Pick out and copy every line below that has the word "symbole".
*** Block opens ***
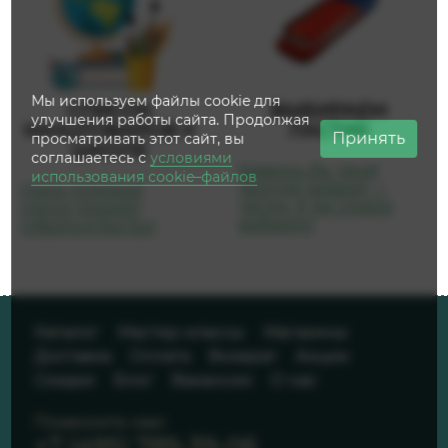
Мы используем файлы cookie для
СПИСОК
ВЫБИРАЕМ
улучшения работы сайта. Продолжая
КАНЦТОВАРОВ К
ЛАСТИК
Принять
просматривать этот сайт, вы
ШКОЛЕ
соглашаетесь с
условиями
Казалось бы, такой
использования cookie–файлов
простой предмет —
Очень полезный
ластик. А так сложно
список поможет
выбирать!
собраться быстро!
Каталог
Мастер-классы
Магазины
Доставка
Оплата
Возврат
Акции
Скидки
Блог
Вакансии
О нас
Позвоните нам:
+7 (495) 789-39-06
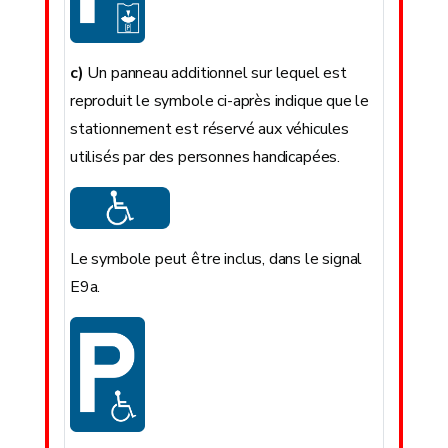
c)
Un panneau additionnel sur lequel est
reproduit le symbole ci-après indique que le
stationnement est réservé aux véhicules
utilisés par des personnes handicapées.
Le symbole peut être inclus, dans le signal
E9a.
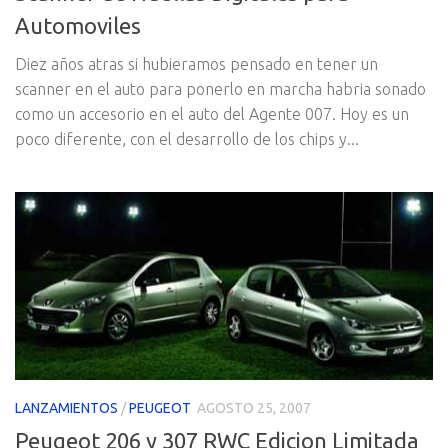
Automoviles
Diez años atras si hubieramos pensado en tener un
scanner en el auto para ponerlo en marcha habria sonado
como un accesorio en el auto del Agente 007. Hoy es un
poco diferente, con el desarrollo de los chips y...
LANZAMIENTOS
/
PEUGEOT
AGOSTO 25, 2007
Peugeot 206 y 307 RWC Edicion Limitada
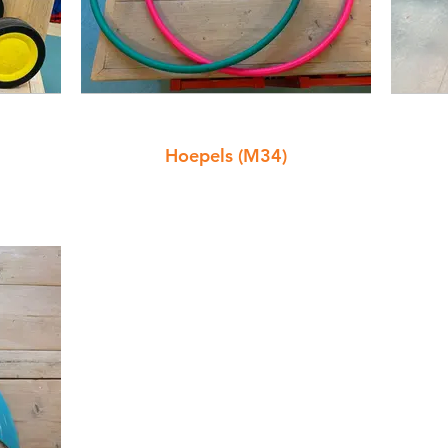
Hoepels (M34)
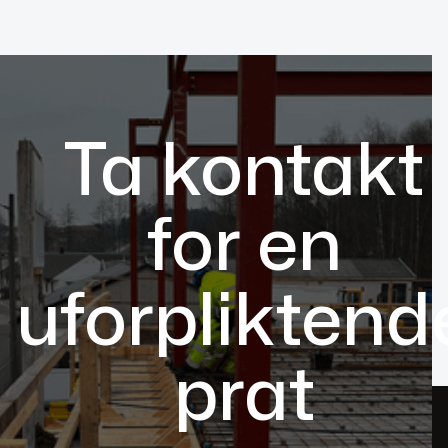
Ta kontakt
for en
uforpliktend
prat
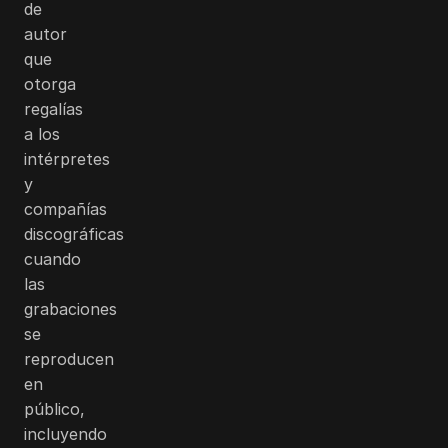
de
autor
que
otorga
regalías
a los
intérpretes
y
compañías
discográficas
cuando
las
grabaciones
se
reproducen
en
público,
incluyendo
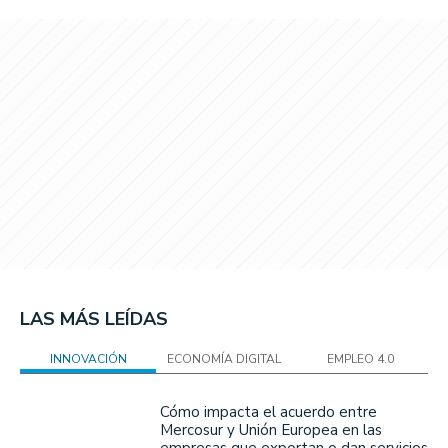
LAS MÁS LEÍDAS
INNOVACIÓN
ECONOMÍA DIGITAL
EMPLEO 4.0
Cómo impacta el acuerdo entre
Mercosur y Unión Europea en las
empresas que exportan o dan servicios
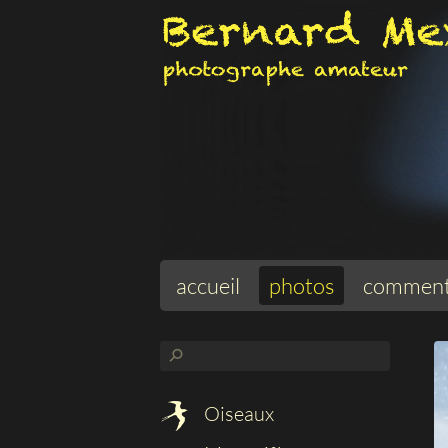
accueil
photos
comment
⚲
Oiseaux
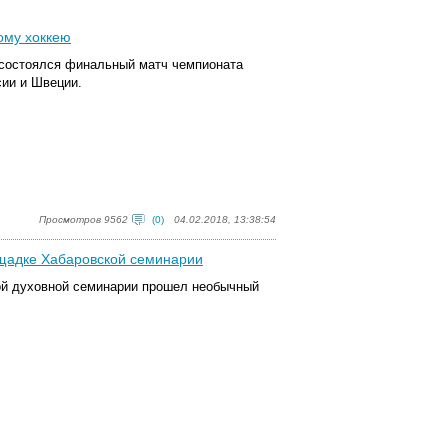
ому хоккею
 состоялся финальный матч чемпионата
ии и Швеции.
Просмотров 9562
(0)
04.02.2018, 13:38:54
ощадке Хабаровской семинарии
ой духовной семинарии прошел необычный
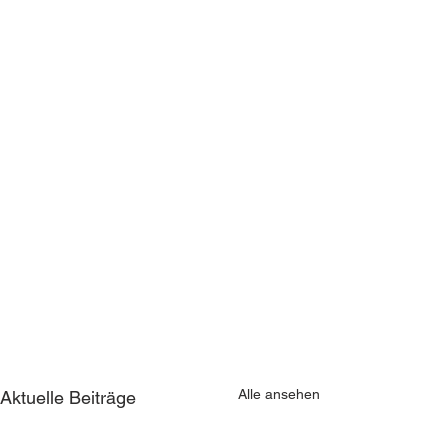
Alle ansehen
Aktuelle Beiträge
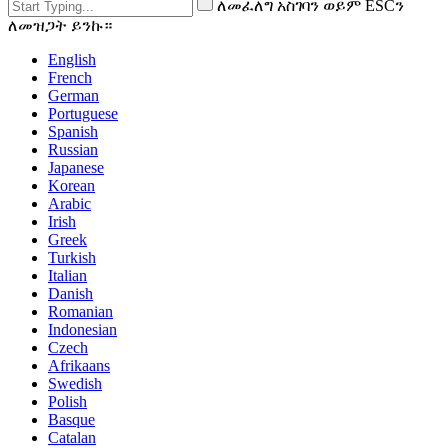
ለመፈለግ አስገባን ወይም ESCን
ለመዝጋት ይንኩ።
English
French
German
Portuguese
Spanish
Russian
Japanese
Korean
Arabic
Irish
Greek
Turkish
Italian
Danish
Romanian
Indonesian
Czech
Afrikaans
Swedish
Polish
Basque
Catalan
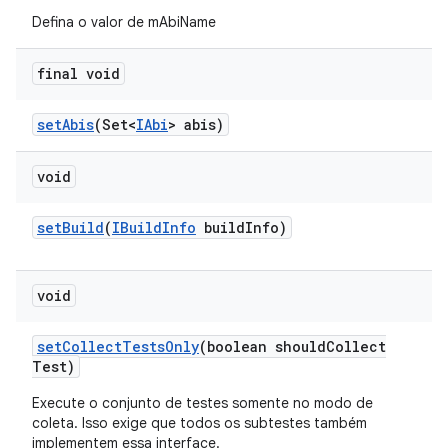
Defina o valor de mAbiName
final void
set
Abis
(Set<
IAbi
> abis)
void
set
Build
(
IBuild
Info
build
Info)
void
set
Collect
Tests
Only
(boolean should
Collect
Test)
Execute o conjunto de testes somente no modo de
coleta. Isso exige que todos os subtestes também
implementem essa interface.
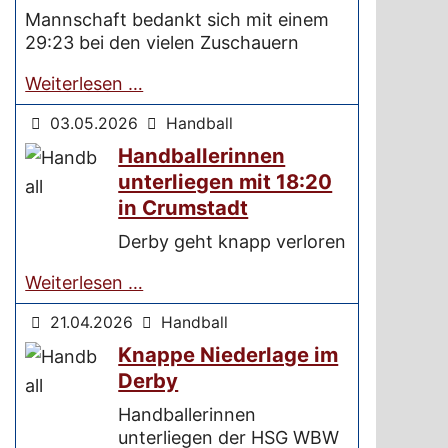
Mannschaft bedankt sich mit einem
29:23 bei den vielen Zuschauern
Weiterlesen …
03.05.2026
Handball
Handballerinnen
unterliegen mit 18:20
in Crumstadt
Derby geht knapp verloren
Weiterlesen …
21.04.2026
Handball
Knappe Niederlage im
Derby
Handballerinnen
unterliegen der HSG WBW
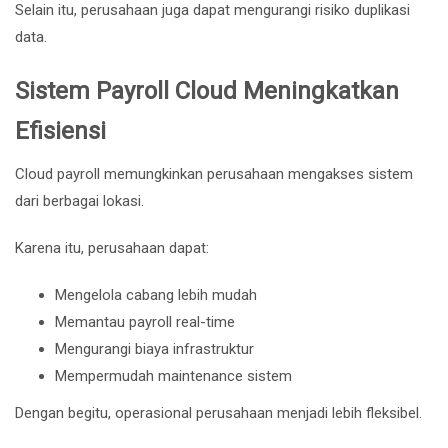
Selain itu, perusahaan juga dapat mengurangi risiko duplikasi
data.
Sistem Payroll Cloud Meningkatkan
Efisiensi
Cloud payroll memungkinkan perusahaan mengakses sistem
dari berbagai lokasi.
Karena itu, perusahaan dapat:
Mengelola cabang lebih mudah
Memantau payroll real-time
Mengurangi biaya infrastruktur
Mempermudah maintenance sistem
Dengan begitu, operasional perusahaan menjadi lebih fleksibel.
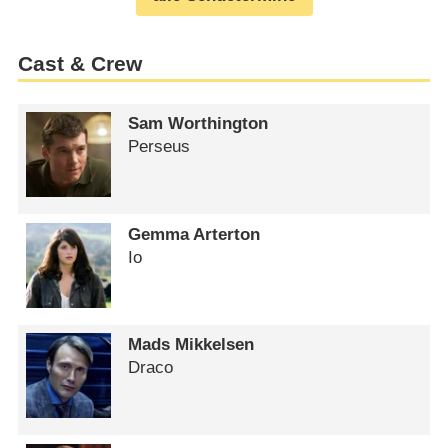
Cast & Crew
Sam Worthington
Perseus
Gemma Arterton
Io
Mads Mikkelsen
Draco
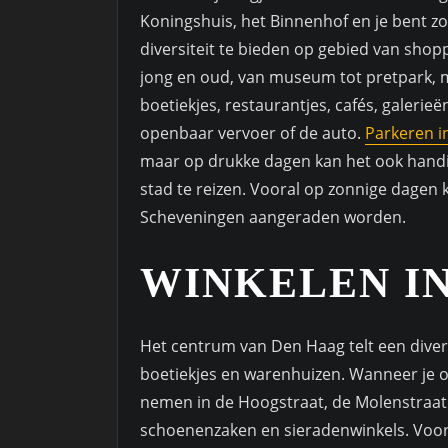
Koningshuis, het Binnenhof en je bent z
diversiteit te bieden op gebied van shop
jong en oud, van museum tot pretpark, m
boetiekjes, restaurantjes, cafés, galeri
openbaar vervoer of de auto.
Parkeren i
maar op drukke dagen kan het ook handi
stad te reizen. Vooral op zonnige dagen
Scheveningen aangeraden worden.
WINKELEN I
Het centrum van Den Haag telt een diver
boetiekjes en warenhuizen. Wanneer je op
nemen in de Hoogstraat, de Molenstraat e
schoenenzaken en sieradenwinkels. Voor 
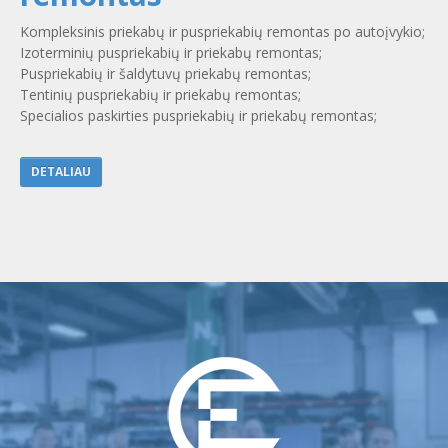
Kompleksinis priekabų ir puspriekabių remontas po autoįvykio;
Izoterminių puspriekabių ir priekabų remontas;
Puspriekabių ir šaldytuvų priekabų remontas;
Tentinių puspriekabių ir priekabų remontas;
Specialios paskirties puspriekabių ir priekabų remontas;
DETALIAU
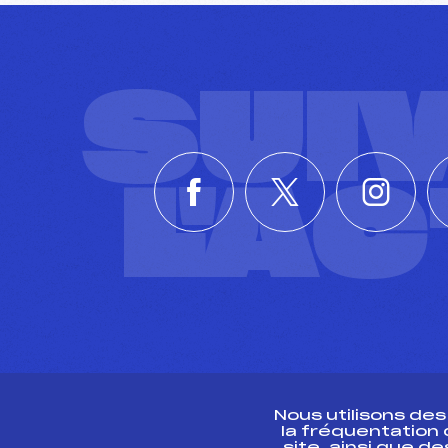
SUI
L'A
Nous utilisons de
la fréquentation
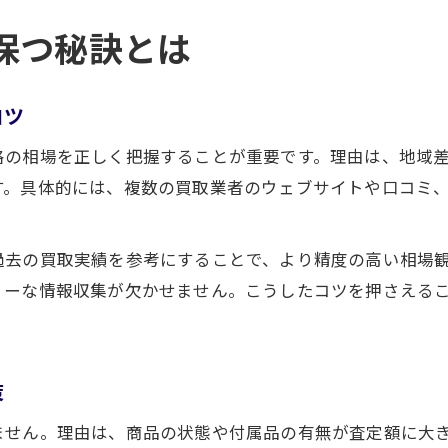
保つ秘訣とは
コツ
格の相場を正しく把握することが重要です。理由は、地域
す。具体的には、複数の買取業者のウェブサイトや口コミ
過去の買取実績を参考にすることで、より精度の高い相場
リーな情報収集が欠かせません。こうしたコツを押さえる
策
ません。理由は、商品の状態や付属品の有無が査定額に大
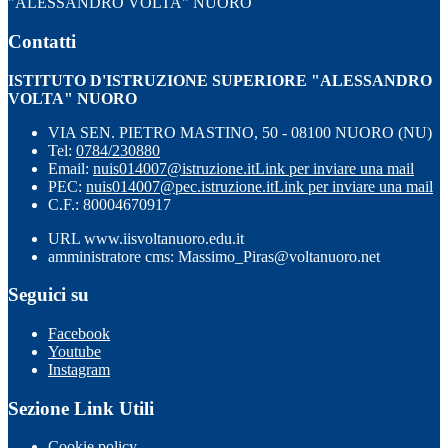
"ALESSANDRO VOLTA" NUORO
Contatti
ISTITUTO D'ISTRUZIONE SUPERIORE "ALESSANDRO
VOLTA" NUORO
VIA SEN. PIETRO MASTINO, 50 - 08100 NUORO (NU)
Tel:
0784/230880
Email:
nuis014007@istruzione.it
Link per inviare una mail
PEC:
nuis014007@pec.istruzione.it
Link per inviare una mail
C.F.: 80004670917
URL www.iisvoltanuoro.edu.it
amministratore cms: Massimo_Piras@voltanuoro.net
Seguici su
Facebook
Youtube
Instagram
Sezione Link Utili
Cookie policy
*** Block closes ***
● **Problem solution**
reproduit le symbole ci-après indique que le
Le symbole peut être inclus, dans le signal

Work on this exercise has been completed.